Cycling, like all sports, is a cruel game. It raises hope, it elevates expectation, and then it bodyslams you back to the ground, reminding you of your fragility.
In every Tour de France, the same story is repeated multiple times: a rider goes clear, the finish line approaches, they envisage their face plastered across the front of L’Equipe, and then their hearts are broken, their dreams shattered and their ride of a life ends in unimaginable heartache.
On stage nine of the Tour de France, Matteo Jorgenson went through all the emotions, all the feels. He wasn’t the first in the race's long history, and he won’t be the last. But it doesn’t mean his misery and torment is any less difficult, and it doesn’t act as any form of consolation.
The Movistar man, 24 at the Tour’s start, was part of the 14-man break that was allowed to go clear early on - task one ticked off. That initial satisfaction and relief turned to genuine optimism very quickly as the peloton allowed the large group an advantage that they would never bring back.
As the mighty, imposing volcano of Puy de Dôme approached, Jorgenson - in the middle of his career-best season - clipped off the front and immediately built a lead in excess of a minute. On the lower, less brutal slopes of the mythical climb, he maintained his time gap, and a dream slowly morphed into a realistic chance.
The only way he was going to forgo the opportunity of writing himself into Tour folklore was if he cracked. And crack he did. The gentle slopes of six and seven percent soon roared up to 11 and 13 percent, the roadside crowds - five and six deep in places - then fizzled out into just a single Gendarmerie by the funicular railway, and Jorgenson’s minute gap quickly began to erode away. Within a few kilometres, a minute was wiped out.
Michael Woods wrote his name in Tour history on Puy de Dôme (Alex Whitehead/SWPix)
Profiting from one man’s pain and distress was Michael Woods, his North American colleague. Aged 36, a veteran of the peloton and as well-respected and well-liked as they come, the former international runner had been searching for a win in the biggest race of all during his eight years as a pro, and throughout his previous three appearances in the Tour. He had come close - a couple of thirds was his best - but the win had eluded him.
As Jorgenson’s body gave up, depriving him of the finest victory of his young career, Woods caught up to him, rode in his slipstream for a few seconds and then powered out from behind. There was no reaction from Jorgenson other than a bow of the head and dejection.
Woods, meanwhile, powered forward and made victory his. The Israel-PremierTech team are the Care Home of the Peloton, but they have proven once again that the elderly can still have their day in the sun, and can still triumph over the youth. Just like last year when they won two stages with Simon Clarke and Hugo Houle, the ProTour team have their Tour victory, a triumph that will be their season highlight.

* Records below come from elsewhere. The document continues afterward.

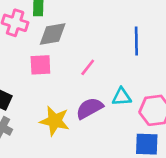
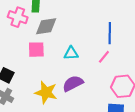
pink line: (88, 67) -> (104, 57), moved
cyan triangle: (122, 97) -> (71, 53), moved

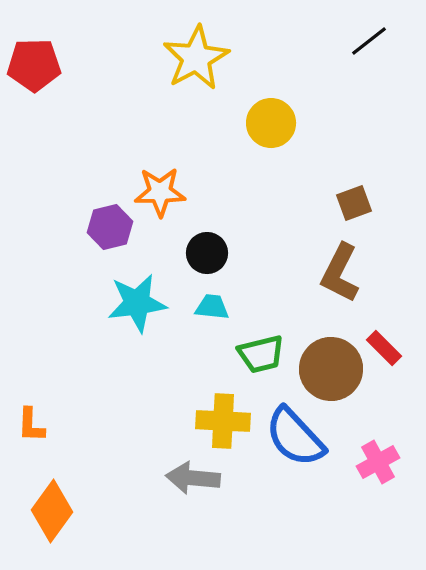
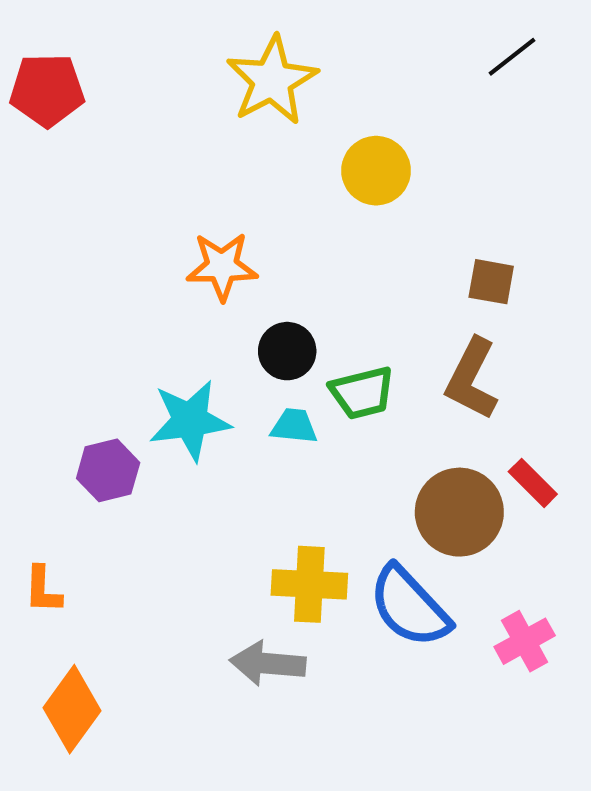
brown square: (354, 203) -> (491, 282), turned 30
purple hexagon: (110, 227) -> (108, 470), moved
green trapezoid: (261, 354) -> (362, 393), moved

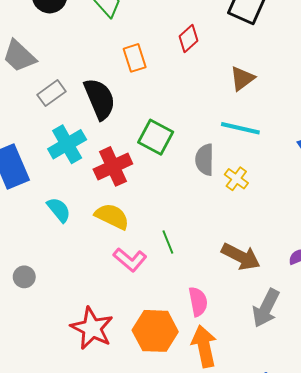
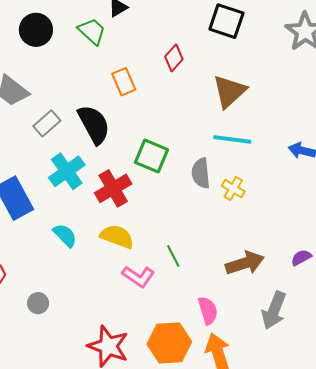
brown triangle: (242, 78) -> (229, 91), size x1.4
brown arrow: (241, 257) -> (245, 263), turned -39

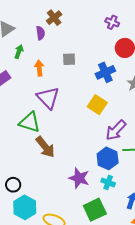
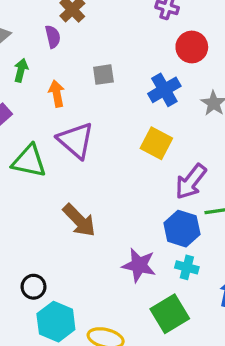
green triangle: (30, 122) -> (29, 161), moved

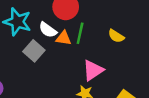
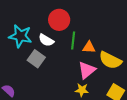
yellow semicircle: (116, 36) -> (110, 60), moved, size x1.6
orange triangle: (64, 38) -> (89, 47), moved

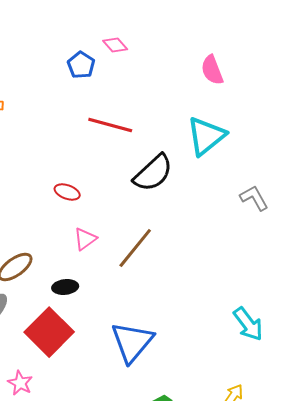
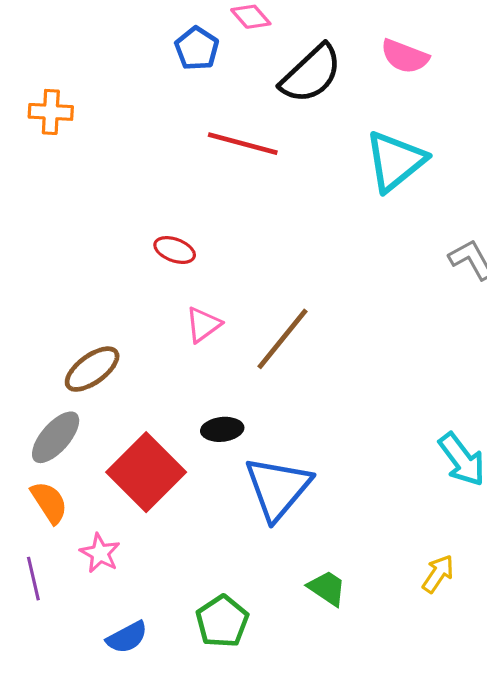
pink semicircle: (212, 70) -> (405, 56), turned -48
black semicircle: (153, 173) -> (311, 74), moved
black ellipse: (65, 287) -> (222, 429), moved

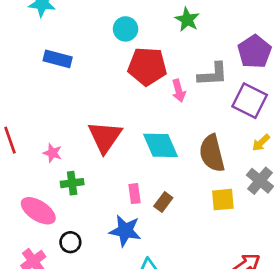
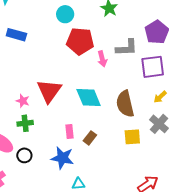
purple square: (250, 101) -> (153, 67), turned -35
pink star: (52, 153) -> (23, 101), moved
black circle: (70, 242) -> (24, 155), moved

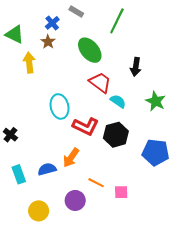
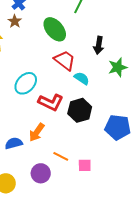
green star: (156, 101) -> (118, 67), moved, turned 30
cyan ellipse: (60, 106) -> (26, 83), turned 55

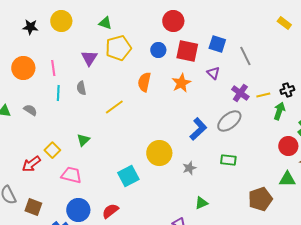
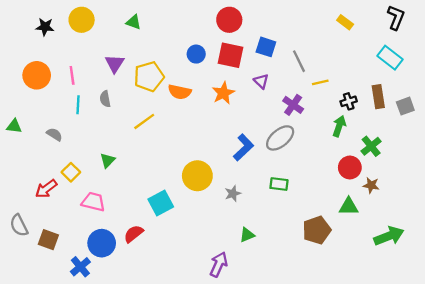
red circle: (173, 21) -> (229, 20), moved
yellow pentagon: (118, 48) -> (149, 77), moved
orange semicircle: (144, 82) -> (180, 92), turned -90
yellow line: (263, 95) -> (320, 82), moved
gray semicircle: (30, 110) -> (54, 134), moved
red semicircle: (110, 211) -> (134, 234), moved

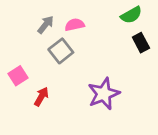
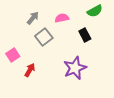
pink semicircle: (75, 25) -> (62, 18), moved
black rectangle: (141, 43) -> (85, 35), moved

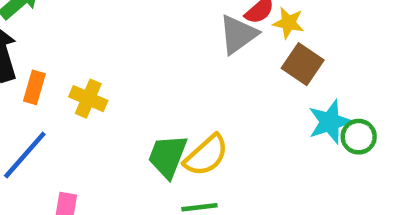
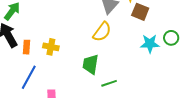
cyan star: (330, 122) -> (150, 44), moved, turned 30
yellow semicircle: (206, 155) -> (102, 32), moved

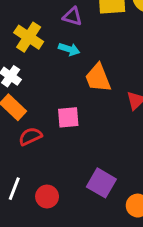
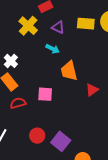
yellow cross: (29, 37) -> (28, 26), moved
red circle: (47, 197) -> (37, 136), moved

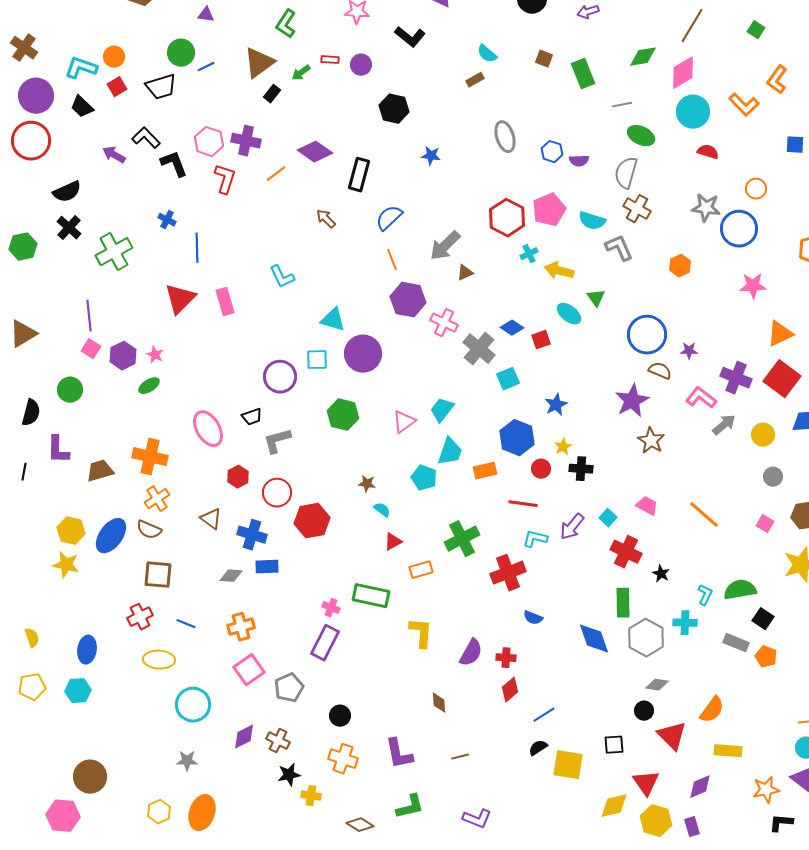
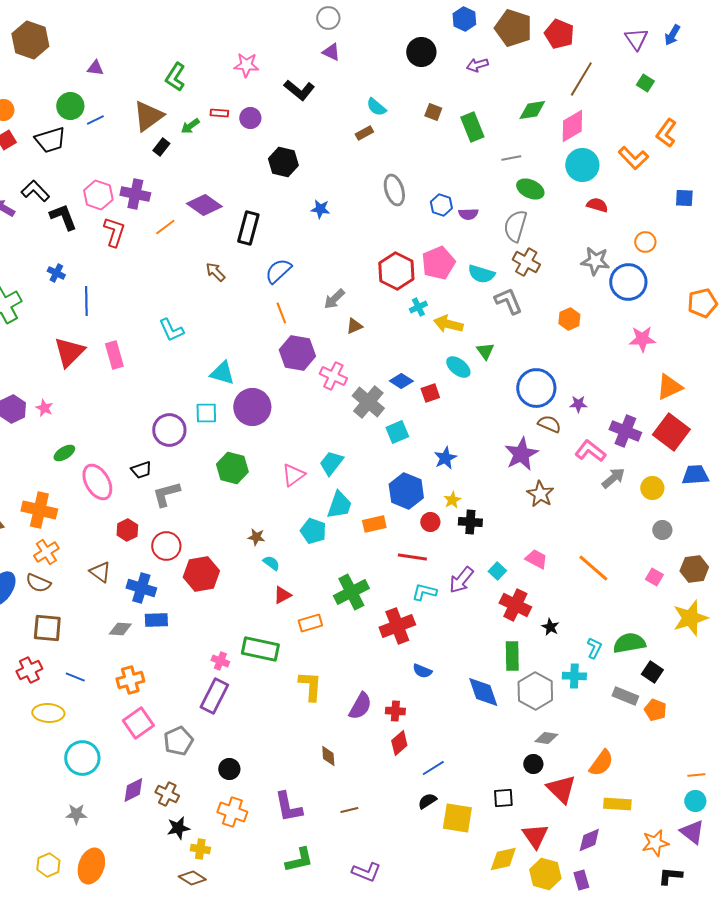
gray arrow: (445, 246) -> (334, 299), size x0.7
green ellipse: (149, 386) -> (64, 453), moved
brown diamond: (360, 825) -> (192, 878), moved

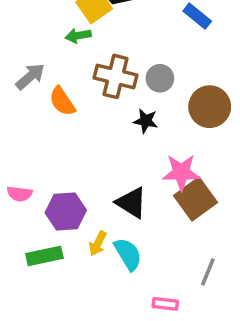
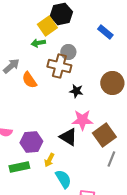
gray circle: (160, 78) -> (68, 52), moved
pink star: (181, 172) -> (82, 120), moved
cyan semicircle: (128, 254) -> (63, 179), moved
gray line: (208, 272) -> (111, 159), moved

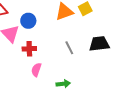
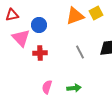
pink semicircle: (36, 70) -> (47, 87), moved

For Woods, it was jubilation, a career dream realised, fulfilled. For Jorgenson, it was anguish, desolation. That’s the Tour de France: it takes the riders to the most iconic, most fabled landscapes in cycling, but it’s not joyfulness and elation for all. For many, for most in fact, it’s heartbreak and cruelness. That’s sport. That’s cycling. That’s the Tour de France. And it’s why we love it as much as we hate it.